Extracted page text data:

++++++

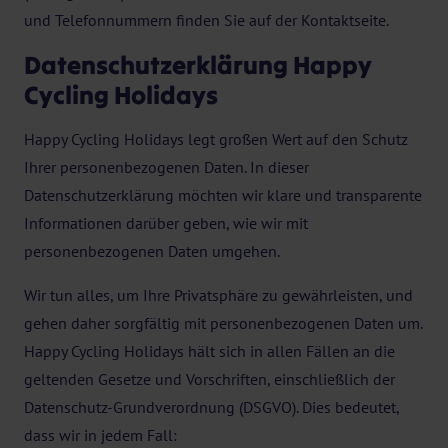
und Telefonnummern finden Sie auf der Kontaktseite.
Datenschutzerklärung Happy
Cycling Holidays
Happy Cycling Holidays legt großen Wert auf den Schutz
Ihrer personenbezogenen Daten. In dieser
Datenschutzerklärung möchten wir klare und transparente
Informationen darüber geben, wie wir mit
personenbezogenen Daten umgehen.
Wir tun alles, um Ihre Privatsphäre zu gewährleisten, und
gehen daher sorgfältig mit personenbezogenen Daten um.
Happy Cycling Holidays hält sich in allen Fällen an die
geltenden Gesetze und Vorschriften, einschließlich der
Datenschutz-Grundverordnung (DSGVO). Dies bedeutet,
dass wir in jedem Fall:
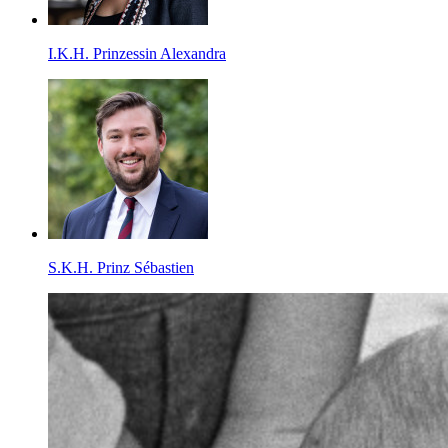
I.K.H. Prinzessin Alexandra
S.K.H. Prinz Sébastien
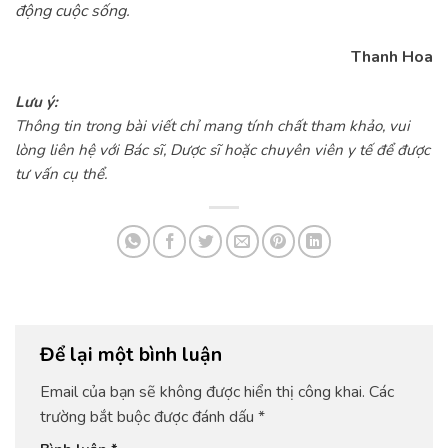
động cuộc sống.
Thanh Hoa
Lưu ý:
Thông tin trong bài viết chỉ mang tính chất tham khảo, vui
lòng liên hệ với Bác sĩ, Dược sĩ hoặc chuyên viên y tế để được
tư vấn cụ thể.
Để lại một bình luận
Email của bạn sẽ không được hiển thị công khai.
Các
trường bắt buộc được đánh dấu
*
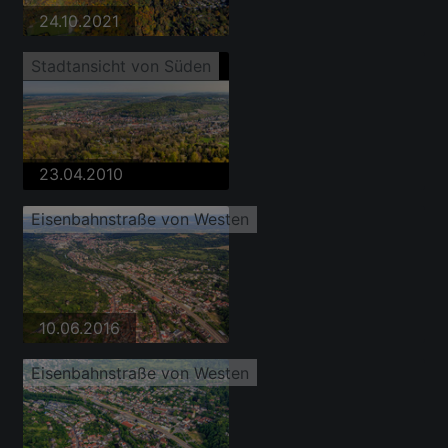
24.10.2021
Stadtansicht von Süden
23.04.2010
Eisenbahnstraße von Westen
10.06.2016
Eisenbahnstraße von Westen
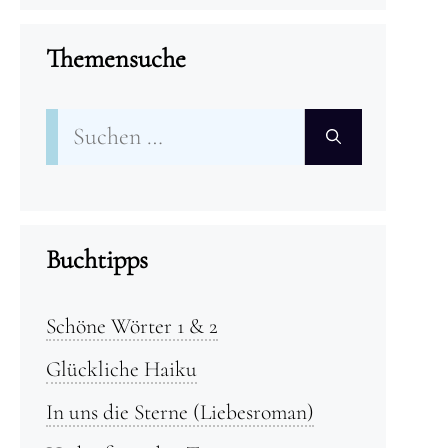
Themensuche
Suchen
nach:
Buchtipps
Schöne Wörter 1 & 2
Glückliche Haiku
In uns die Sterne (Liebesroman)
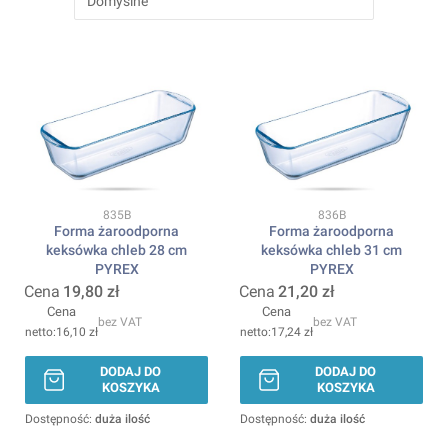
Domyślne
Kod produktu
Kod produktu
835B
836B
Forma żaroodporna
Forma żaroodporna
keksówka chleb 28 cm
keksówka chleb 31 cm
PYREX
PYREX
Cena
19,80 zł
Cena
21,20 zł
Cena
Cena
bez VAT
bez VAT
16,10 zł
17,24 zł
DODAJ DO
DODAJ DO
KOSZYKA
KOSZYKA
Dostępność:
duża ilość
Dostępność:
duża ilość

++++++

■ **Description of the task**
Each line of the entries that contains the word "keksówka" should be listed.

■ **Solution**
keksówka chleb 28 cm
keksówka chleb 31 cm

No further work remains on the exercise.